Pour ma part, et je l’avoue fort humblement à chaque fois que je m’exprime sur ce sujet, je n’ai pas trouvé la pierre philosophale qui m’aurait permis de deviner, au nez et à la barbe de tous les paléoanthropologues qui avouent leur ignorance, quand et pourquoi la division sexuelle du travail est apparue. J’aborde cette question, parce que je ne peux l’éviter. Mais, à la différence de ma rapporteuse, je préfère un bon doute à une mauvaise certitude. Or, il faut le répéter avec insistance, sur ce sujet on ne peut aujourd’hui – et pour longtemps encore, sans doute, étant donné la difficulté à en repérer les traces dans le matériel archéologique ancien – que faire des hypothèses. Certaines sont sans doute plus crédibles que d’autres. Mais elles restent des hypothèses, qui se déploient sans aucune possibilité d’être confirmées ou infirmées.
La démarche que je suis dans ce livre consiste à partir non d’une reconstruction a posteriori de sociétés disparues depuis des dizaines de millénaires, sur lesquelles notre marge d’incertitude, pour ne pas dire notre ignorance noire, est considérable, mais de l’observation de sociétés vivantes. Une observation par la force des choses partielle, mais directe : celle que nous propose l’ethnologie. C’est à partir de ces observations que je recherche les variantes et les régularités. Ce sont elles qui me conduisent à remarquer que la domination masculine, contrairement à ce qu’a affirmé la tradition marxiste depuis Engels, est compatible avec des économies de chasseurs-cueilleurs à « retour immédiat ». Ce sont elles aussi qui me conduisent à situer le lieu central du problème dans les modalités de la division sexuelle du travail.
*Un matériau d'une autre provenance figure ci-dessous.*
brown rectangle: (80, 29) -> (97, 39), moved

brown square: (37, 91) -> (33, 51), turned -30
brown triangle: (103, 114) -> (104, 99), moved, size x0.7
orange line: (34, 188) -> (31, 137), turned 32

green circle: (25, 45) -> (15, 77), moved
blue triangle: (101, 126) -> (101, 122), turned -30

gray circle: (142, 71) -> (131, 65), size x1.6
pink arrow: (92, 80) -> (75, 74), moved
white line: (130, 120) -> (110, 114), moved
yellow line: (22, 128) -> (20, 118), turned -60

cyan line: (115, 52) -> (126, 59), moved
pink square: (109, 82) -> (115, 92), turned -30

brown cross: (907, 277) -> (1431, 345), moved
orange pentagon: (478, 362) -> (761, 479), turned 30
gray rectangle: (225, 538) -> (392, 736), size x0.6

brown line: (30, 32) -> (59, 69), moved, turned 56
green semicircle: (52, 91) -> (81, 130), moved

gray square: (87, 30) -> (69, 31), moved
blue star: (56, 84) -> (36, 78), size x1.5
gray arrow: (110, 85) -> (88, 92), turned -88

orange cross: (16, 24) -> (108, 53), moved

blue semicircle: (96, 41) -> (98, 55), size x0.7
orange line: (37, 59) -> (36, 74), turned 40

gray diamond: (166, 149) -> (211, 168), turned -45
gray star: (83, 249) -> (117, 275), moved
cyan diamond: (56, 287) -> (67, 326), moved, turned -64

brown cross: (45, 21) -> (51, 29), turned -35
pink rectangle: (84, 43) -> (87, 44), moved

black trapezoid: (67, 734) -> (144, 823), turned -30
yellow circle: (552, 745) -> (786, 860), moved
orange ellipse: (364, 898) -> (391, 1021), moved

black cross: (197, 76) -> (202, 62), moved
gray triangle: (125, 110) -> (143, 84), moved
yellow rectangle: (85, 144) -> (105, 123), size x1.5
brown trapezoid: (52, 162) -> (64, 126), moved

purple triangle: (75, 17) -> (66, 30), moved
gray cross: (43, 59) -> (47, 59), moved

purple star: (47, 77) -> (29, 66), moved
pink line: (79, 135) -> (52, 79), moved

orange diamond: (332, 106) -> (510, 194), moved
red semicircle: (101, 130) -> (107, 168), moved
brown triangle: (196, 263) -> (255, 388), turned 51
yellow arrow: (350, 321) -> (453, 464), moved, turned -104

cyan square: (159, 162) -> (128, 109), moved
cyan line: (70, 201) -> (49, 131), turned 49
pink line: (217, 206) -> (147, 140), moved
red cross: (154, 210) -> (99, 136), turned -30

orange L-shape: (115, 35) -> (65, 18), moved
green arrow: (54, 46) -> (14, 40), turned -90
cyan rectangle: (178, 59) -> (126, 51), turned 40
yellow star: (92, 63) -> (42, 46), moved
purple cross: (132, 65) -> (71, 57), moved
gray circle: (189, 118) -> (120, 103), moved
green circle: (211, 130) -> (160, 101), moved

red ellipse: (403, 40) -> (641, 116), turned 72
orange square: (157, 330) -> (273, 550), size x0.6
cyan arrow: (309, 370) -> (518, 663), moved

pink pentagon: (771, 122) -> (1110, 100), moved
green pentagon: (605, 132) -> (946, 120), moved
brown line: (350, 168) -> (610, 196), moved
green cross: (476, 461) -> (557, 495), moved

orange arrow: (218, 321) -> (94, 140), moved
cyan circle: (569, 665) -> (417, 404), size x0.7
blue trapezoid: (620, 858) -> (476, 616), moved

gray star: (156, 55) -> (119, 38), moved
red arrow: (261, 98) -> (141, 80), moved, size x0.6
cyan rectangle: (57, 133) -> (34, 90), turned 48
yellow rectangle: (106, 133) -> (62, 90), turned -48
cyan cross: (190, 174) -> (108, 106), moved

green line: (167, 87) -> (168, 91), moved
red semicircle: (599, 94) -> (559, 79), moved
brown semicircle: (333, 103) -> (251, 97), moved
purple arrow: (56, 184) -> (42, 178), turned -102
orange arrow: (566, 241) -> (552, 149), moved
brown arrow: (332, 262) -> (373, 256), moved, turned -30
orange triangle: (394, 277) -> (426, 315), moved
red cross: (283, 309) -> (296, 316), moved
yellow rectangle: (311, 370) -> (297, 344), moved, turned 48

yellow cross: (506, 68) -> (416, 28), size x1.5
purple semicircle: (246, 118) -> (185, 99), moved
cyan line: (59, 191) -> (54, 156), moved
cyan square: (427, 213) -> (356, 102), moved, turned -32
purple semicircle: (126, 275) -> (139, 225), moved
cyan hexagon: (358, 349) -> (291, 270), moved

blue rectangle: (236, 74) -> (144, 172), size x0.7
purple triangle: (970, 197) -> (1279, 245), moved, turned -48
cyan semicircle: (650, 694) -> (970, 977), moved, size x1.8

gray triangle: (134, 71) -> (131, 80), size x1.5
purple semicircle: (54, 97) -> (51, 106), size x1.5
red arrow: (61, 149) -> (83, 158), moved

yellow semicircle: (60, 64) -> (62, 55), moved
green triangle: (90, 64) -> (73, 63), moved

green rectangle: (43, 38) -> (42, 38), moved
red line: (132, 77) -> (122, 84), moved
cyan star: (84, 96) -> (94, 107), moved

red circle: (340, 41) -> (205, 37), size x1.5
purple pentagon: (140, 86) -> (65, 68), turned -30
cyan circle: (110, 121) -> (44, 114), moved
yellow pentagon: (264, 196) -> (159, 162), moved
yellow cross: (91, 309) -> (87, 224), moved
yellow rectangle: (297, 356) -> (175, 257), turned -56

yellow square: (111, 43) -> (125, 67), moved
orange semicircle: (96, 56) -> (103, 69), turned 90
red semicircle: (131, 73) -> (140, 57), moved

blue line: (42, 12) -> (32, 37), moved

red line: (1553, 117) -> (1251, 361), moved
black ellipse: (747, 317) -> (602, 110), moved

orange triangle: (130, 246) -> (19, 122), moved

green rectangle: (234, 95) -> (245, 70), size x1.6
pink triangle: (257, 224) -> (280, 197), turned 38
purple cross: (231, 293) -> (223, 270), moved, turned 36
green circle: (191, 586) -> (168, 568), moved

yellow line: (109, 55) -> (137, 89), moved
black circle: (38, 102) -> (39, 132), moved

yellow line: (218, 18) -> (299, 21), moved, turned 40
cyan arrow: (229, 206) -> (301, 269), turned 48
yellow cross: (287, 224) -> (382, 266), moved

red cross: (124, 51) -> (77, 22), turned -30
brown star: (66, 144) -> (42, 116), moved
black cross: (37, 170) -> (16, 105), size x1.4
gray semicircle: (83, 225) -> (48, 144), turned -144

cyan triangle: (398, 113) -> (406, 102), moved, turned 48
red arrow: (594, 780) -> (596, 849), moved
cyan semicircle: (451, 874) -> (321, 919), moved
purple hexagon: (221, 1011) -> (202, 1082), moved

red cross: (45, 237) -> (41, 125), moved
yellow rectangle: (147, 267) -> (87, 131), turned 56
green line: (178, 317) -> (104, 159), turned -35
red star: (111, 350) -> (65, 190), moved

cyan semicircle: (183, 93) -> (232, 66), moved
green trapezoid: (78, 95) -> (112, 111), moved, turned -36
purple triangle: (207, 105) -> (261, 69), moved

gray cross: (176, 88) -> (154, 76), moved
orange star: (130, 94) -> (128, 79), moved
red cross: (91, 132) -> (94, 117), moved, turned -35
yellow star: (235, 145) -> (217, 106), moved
Et c’est ainsi que j’en viens, de manière secondaire, à m’interroger sur l’ancienneté de cette dernière, discutant de manière critique les différentes hypothèses (dont celle de Knight), concluant qu’on a sur ce sujet bien davantage de questions que de réponses, et tentant d’esquisser la direction dans laquelle celles-ci pourront peut-être être améliorées. Si je reste vague sur son ancienneté, c’est tout simplement parce qu’au-delà d’une certaine date, l’archéologie ne dit plus rien, et qu’il n’existe aucun moyen de récolter des informations ailleurs que dans des boules de cristal.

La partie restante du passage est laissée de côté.